From 24848706edfdd1db1f97e3681d7ff52bec2fa575 Mon Sep 17 00:00:00 2001
From: Simon Tatham <anakin@pobox.com>
Date: Wed, 24 Feb 2016 19:22:57 +0000
Subject: [PATCH] Loopy: revamp loop detection, but not using findloop.

Loopy differs from the other recently-reworked puzzles in that it
doesn't disallow loops completely in the solution - indeed, one is
actually required! But not all loops are what you wanted, so you have
to be a bit more subtle in what you highlight as an error. And the new
findloop system doesn't make that easy, because it only answers the
question 'is this edge part of a loop?' and doesn't talk about loops
as a whole, or enumerate them.

But since I was working in this area anyway, I thought I might as well
have a think about it; and I've come up with a strategy that seems
quite sensible to me, which I describe in a big comment added in
loopy.c. In particular, the new strategy should make a more sensible
decision about whether to highlight the loop or the non-loop edges, in
cases where the user has managed to enter a loop plus some extra
stuff.
---
 loopy.c | 296 +++++++++++++++++++++++++++++++++-----------------------
 1 file changed, 177 insertions(+), 119 deletions(-)

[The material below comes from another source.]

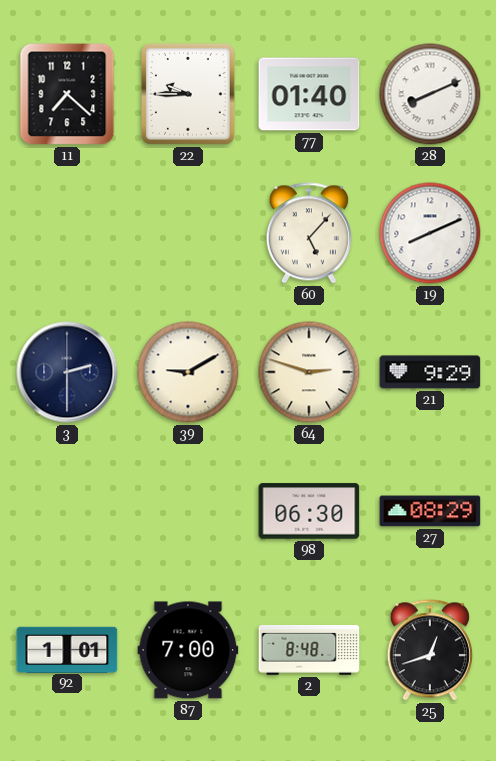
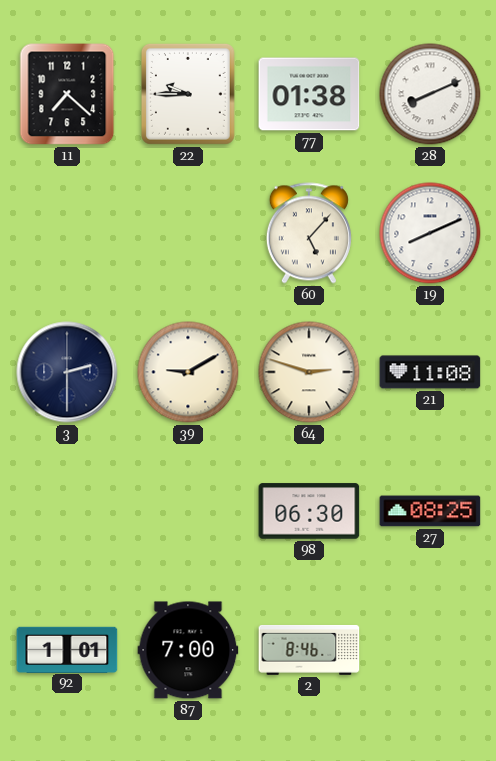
77: 01:40 -> 01:38
21: 9:29 -> 11:08
27: 08:29 -> 08:25
2: 8:48 -> 8:46
25: 12:42 -> none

diff --git a/loopy.c b/loopy.c
index b594902..136b9e9 100644
--- a/loopy.c
+++ b/loopy.c
@@ -1489,141 +1489,115 @@ static game_state *new_game(midend *me, const game_params *params,
 static int check_completion(game_state *state)
 {
     grid *g = state->game_grid;
-    int *dsf;
-    int num_faces = g->num_faces;
-    int i;
-    int infinite_area, finite_area;
-    int loops_found = 0;
-    int found_edge_not_in_loop = FALSE;
+    int i, ret;
+    int *dsf, *component_state;
+    int nsilly, nloop, npath, largest_comp, largest_size;
+    enum { COMP_NONE, COMP_LOOP, COMP_PATH, COMP_SILLY, COMP_EMPTY };
 
     memset(state->line_errors, 0, g->num_edges);
 
-    /* LL implementation of SGT's idea:
-     * A loop will partition the grid into an inside and an outside.
-     * If there is more than one loop, the grid will be partitioned into
-     * even more distinct regions.  We can therefore track equivalence of
-     * faces, by saying that two faces are equivalent when there is a non-YES
-     * edge between them.
-     * We could keep track of the number of connected components, by counting
-     * the number of dsf-merges that aren't no-ops.

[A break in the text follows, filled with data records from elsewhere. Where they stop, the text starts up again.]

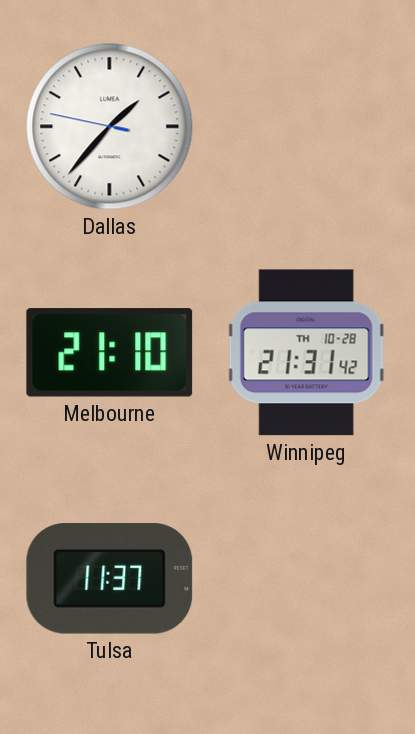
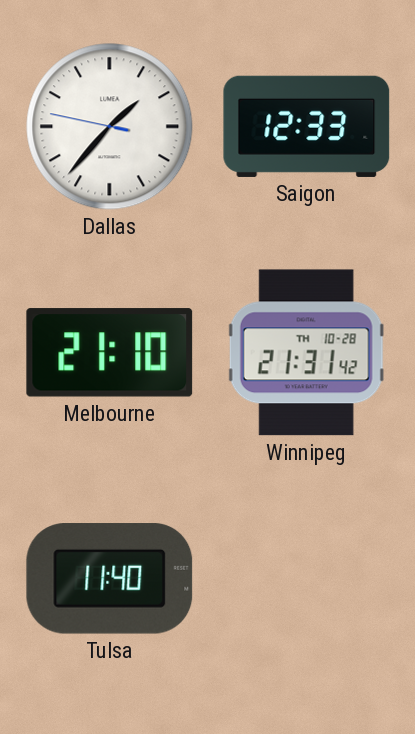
Saigon: none -> 12:33
Tulsa: 11:37 -> 11:40
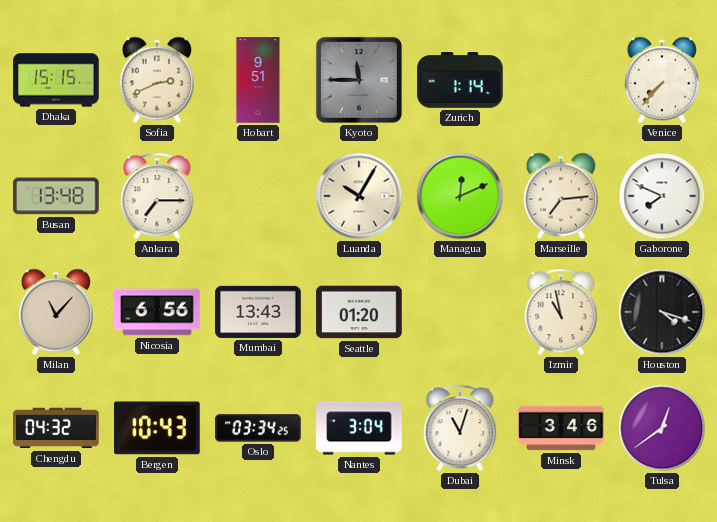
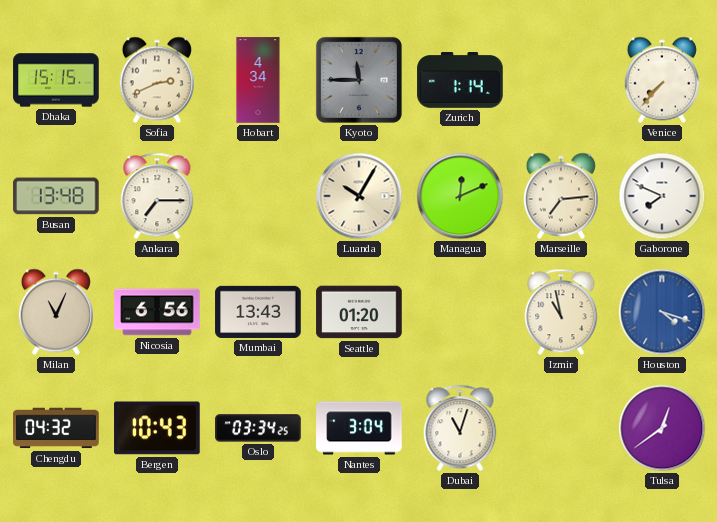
Hobart: 9:51 -> 4:34
Milan: 11:07 -> 11:04
Houston dial: black -> blue
Minsk: 3:46 -> none
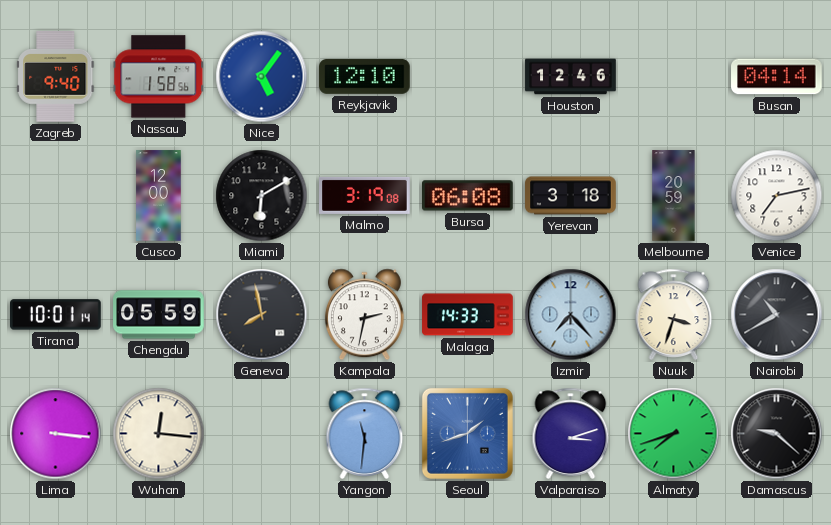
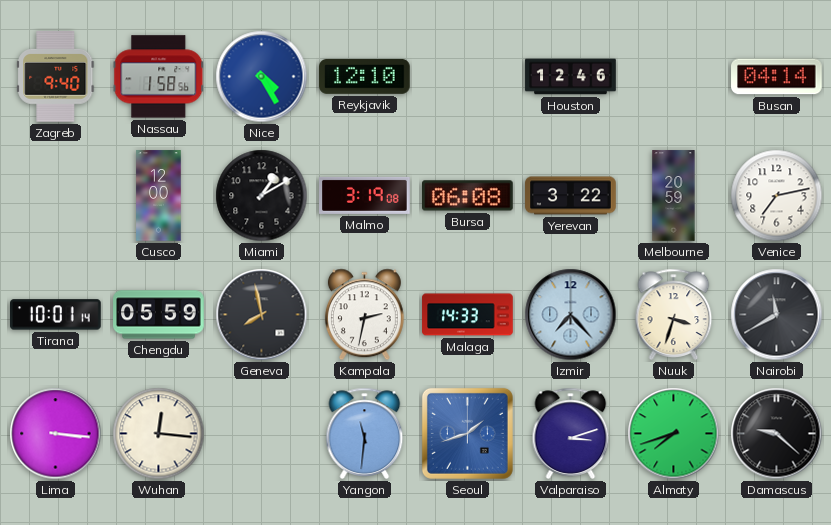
Nice: 5:06 -> 4:25
Miami: 6:10 -> 1:10
Yerevan: 3:18 -> 3:22
Nairobi: 10:40 -> 11:40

-     * But we're only interested in 3 separate cases:
-     * no loops, one loop, more than one loop.
+    /*
+     * Find loops in the grid, and determine whether the puzzle is
+     * solved.
+     *
+     * Loopy is a bit more complicated than most puzzles that care
+     * about loop detection. In most of them, loops are simply
+     * _forbidden_; so the obviously right way to do
+     * error-highlighting during play is to light up a graph edge red
+     * iff it is part of a loop, which is exactly what the centralised
+     * findloop.c makes easy.
+     *
+     * But Loopy is unusual in that you're _supposed_ to be making a
+     * loop - and yet _some_ loops are not the right loop. So we need
+     * to be more discriminating, by identifying loops one by one and
+     * then thinking about which ones to highlight, and so findloop.c
+     * isn't quite the right tool for the job in this case.
+     *
+     * Worse still, consider situations in which the grid contains a
+     * loop and also some non-loop edges: there are some cases like
+     * this in which the user's intuitive expectation would be to
+     * highlight the loop (if you're only about half way through the
+     * puzzle and have accidentally made a little loop in some corner
+     * of the grid), and others in which they'd be more likely to
+     * expect you to highlight the non-loop edges (if you've just
+     * closed off a whole loop that you thought was the entire
+     * solution, but forgot some disconnected edges in a corner
+     * somewhere). So while it's easy enough to check whether the
+     * solution is _right_, highlighting the wrong parts is a tricky
+     * problem for this puzzle!
+     *
+     * I'd quite like, in some situations, to identify the largest
+     * loop among the player's YES edges, and then light up everything
+     * other than that. But finding the longest cycle in a graph is an
+     * NP-complete problem (because, in particular, it must return a
+     * Hamilton cycle if one exists).
+     *
+     * However, I think we can make the problem tractable by
+     * exercising the Puzzles principle that it isn't absolutely
+     * necessary to highlight _all_ errors: the key point is that by
+     * the time the user has filled in the whole grid, they should
+     * either have seen a completion flash, or have _some_ error
+     * highlight showing them why the solution isn't right. So in
+     * principle it would be *just about* good enough to highlight
+     * just one error in the whole grid, if there was really no better
+     * way. But we'd like to highlight as many errors as possible.
+     *
+     * In this case, I think the simple approach is to make use of the
+     * fact that no vertex may have degree > 2, and that's really
+     * simple to detect. So the plan goes like this:
      *
-     * No loops: all faces are equivalent to the infinite face.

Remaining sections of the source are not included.